The ten major clusters of research on ChatGPT and academic writing (Own edit).
To enhance visual clarity, a circular layout of the network is provided in Figure 3 below. We computed this representation to emphasize the centrality of Cluster #0, which is thematically associated with the question of originality. This circular format also helps illustrate the relative interconnectedness of clusters and supports the grouping approach used later in the discussion. (Figure 3)

Circular visualization of the ten major clusters highlighting the central status of Cluster #0 (Own edit).
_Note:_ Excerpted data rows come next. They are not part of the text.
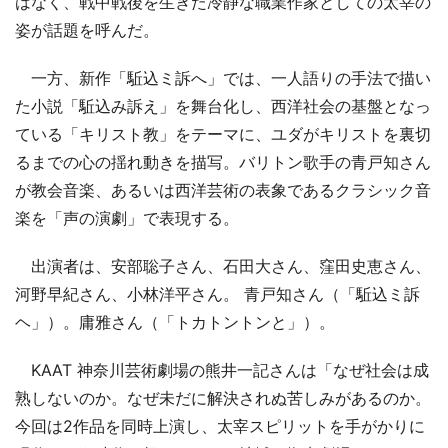
はなく、戦中戦後を生きた冷静な職業作家としての太宰の
姿が話題を呼んだ。
一方、新作「駈込ミ訴へ」では、一人語りの手法で描い
た小説「駈込み訴え」を舞台化し、西洋社会の基盤となっ
ている「キリスト教」をテーマに、ユダがキリストを裏切
るまでの心の揺れ動きを描写。バリトン歌手の青戸知さん
が教会音楽、あるいは西洋芸術の表象であるクラシック音
楽を「声の演劇」で表現する。
出演者は、安部聡子さん、石田大さん、窪田史恵さん、
河野早紀さん、小林洋平さん。 青戸知さん（「駈込ミ訴
ヘ」）。庸雅さん（「トカトントンと」）。
KAAT 神奈川芸術劇場の熊井一記さんは「なぜ社会は成
熟しないのか。なぜ未だに解決されぬ苦しみがあるのか。
今回は2作品を同時上演し、太宰スピリットを手がかりに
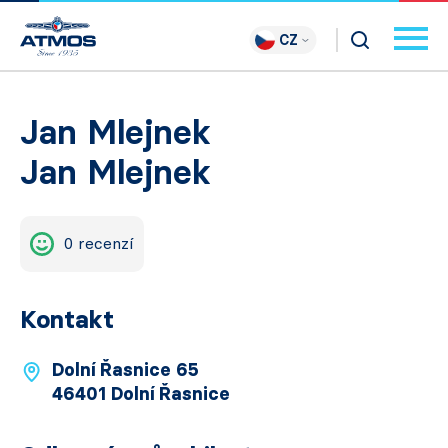
CZ
Jan Mlejnek
Jan Mlejnek
0 recenzí
Kontakt
Dolní Řasnice 65
46401 Dolní Řasnice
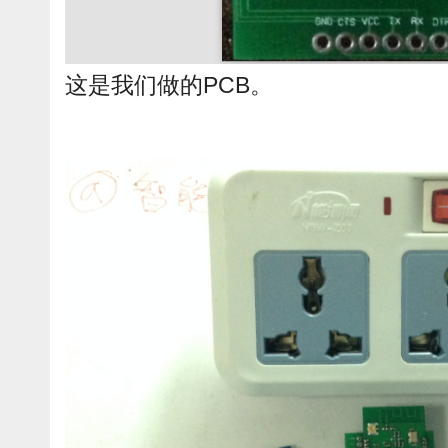
这是我们做的PCB。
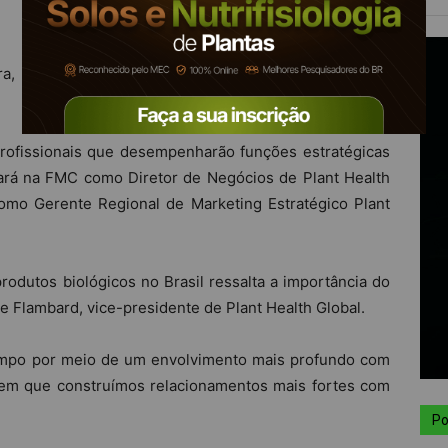
ra, anuncia que está estabelecendo uma organização
rofissionais que desempenharão funções estratégicas
sará na FMC como Diretor de Negócios de Plant Health
como Gerente Regional de Marketing Estratégico Plant
odutos biológicos no Brasil ressalta a importância do
te Flambard, vice-presidente de Plant Health Global.
ampo por meio de um envolvimento mais profundo com
 em que construímos relacionamentos mais fortes com
Po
Clusters were renamed due to the rather incohesive auto-naming of CiteSpace. The changes made, as well as the other possible names, are also included. With regard to auto-labels, LSI is generated based on latent semantic indexing, summarizing the cluster's topic using keywords derived from the shared terminology of the articles. Similarly, LLR (Log-Likelihood Ratio) highlights the most statistically significant terms that distinguish the cluster from others, and MI (Mutual Information) identifies additional key terms by focusing on the informational overlap within the cluster. We introduce these new names as they are more descriptive of the papers and themes entailed in the respective clusters.
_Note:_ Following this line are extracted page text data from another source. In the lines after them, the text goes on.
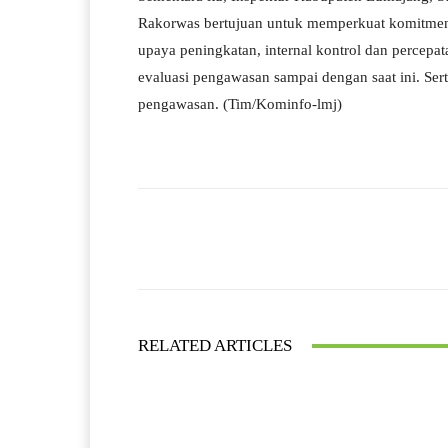
Rakorwas bertujuan untuk memperkuat komitmen 
upaya peningkatan, internal kontrol dan percep
evaluasi pengawasan sampai dengan saat ini. Se
pengawasan. (Tim/Kominfo-lmj)
Facebook
Bagikan
RELATED ARTICLES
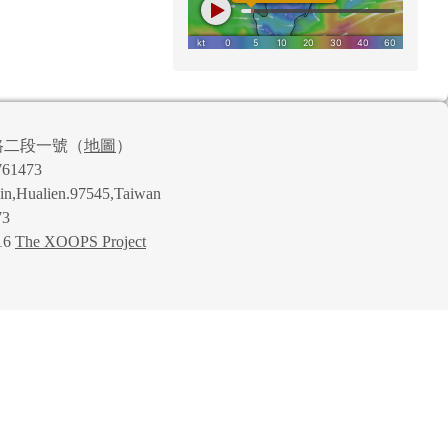
路二段一號（
地圖
）
61473
lin,Hualien.97545,Taiwan
73
16
The XOOPS Project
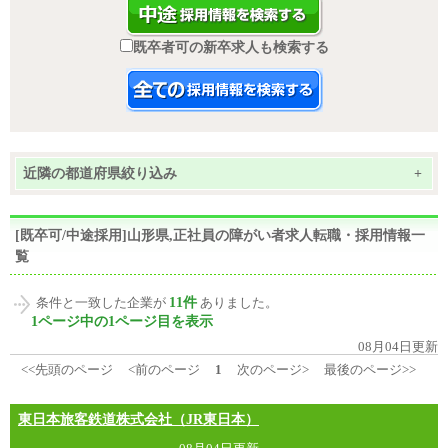
既卒者可の新卒求人も検索する
近隣の都道府県絞り込み
+
[既卒可/中途採用]山形県,正社員の障がい者求人転職・採用情報一
覧
11件
条件と一致した企業が
ありました。
1ページ中の1ページ目を表示
08月04日更新
<<先頭のページ
<前のページ
1
次のページ>
最後のページ>>
東日本旅客鉄道株式会社（JR東日本）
Furthermore, to enhance clarity, we first provide a brief and general overview of the range of topics represented by the identified clusters. The clusters capture a diverse set of discussions on ChatGPT in academic writing, including concerns about originality and authorship, practical tools and applications in scholarly workflows, ethical risks such as plagiarism and misinformation, and the pedagogical role of generative AI in education. However, it is worth noting that a great number of clusters focus on domain-specific themes. This can be exemplified by clusters related to the applications in medical writing or stylistic features of AI-generated texts. Moreover, although some clusters represent emerging concerns, others reflect established debates. This aspect enabled a comprehensive mapping of the intellectual discourse. (Table 1)
The Major Clusters by Their Cluster Data and Denomination Versions (Own Edit).
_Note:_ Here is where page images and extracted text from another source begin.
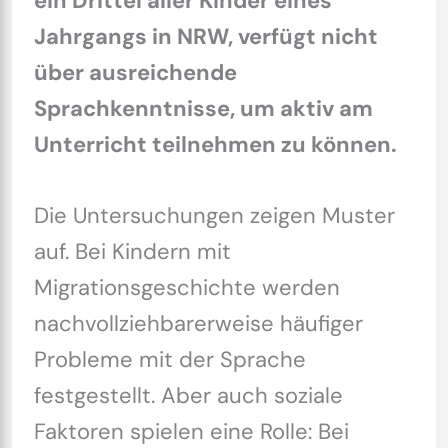
ein Drittel aller Kinder eines
Jahrgangs in NRW, verfügt nicht
über ausreichende
Sprachkenntnisse, um aktiv am
Unterricht teilnehmen zu können.
Die Untersuchungen zeigen Muster
auf. Bei Kindern mit
Migrationsgeschichte werden
nachvollziehbarerweise häufiger
Probleme mit der Sprache
festgestellt. Aber auch soziale
Faktoren spielen eine Rolle: Bei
Although Cataldo et al. (2022) solely analyzed the larger clusters in more detail—mainly due to a larger dataset and many more references—we intended to outline all clusters and detail them by associative pairings. We investigated all clusters and, based on their descriptive data in CiteSpace, paired clusters according to their connectedness and thematic similarities, allowing us to create separate and distinct topical groups for discussion. For this analysis, we did not take into account the sizes of the clusters but rather focused on qualitative similarities. Our rearrangement of clusters has resulted in five distinct thematical groups presented below in Table 2.
Thematical Groups of Research on ChatGPT and Academic Writing (Own Edit).
We have identified four groups. Group 1 titled “Risks, Ethics, and Challenges” consolidates clusters addressing foundational concerns, such as plagiarism, academic integrity, and the dual nature of ChatGPT as both a tool and a potential threat. Group 2, “Practical Applications and Systematic Use” is distinctly focused on task-based roles, including ChatGPT's practical contributions to academic workflows and systematic reviews. Group 3, the “Innovation and Scholarly Integration” group, emphasizes ChatGPT's transformative impact on originality, writing skills, pedagogical integration, and stylistic features, reflecting its broader potential in academic contexts. There is a fourth group (Group 4), which was so special in theme that we deemed it necessary to make it a “stand-alone group” and titled it “Specialized Applications”. This group specifically focuses on a niche research endeavor, ChatGPT and gastroenterology research, which differs thematically from the broader discussions. Because Group 4 solely consisted of one individual major citing document—which is also included in another group (Group 1) and is accessible in full version online (cf. Li, 2023b)—as well as its extremely specified nature, which mainly concerns a niche segment of ChatGPT and academic writing research, we excluded this group from the discussion. (Table 2)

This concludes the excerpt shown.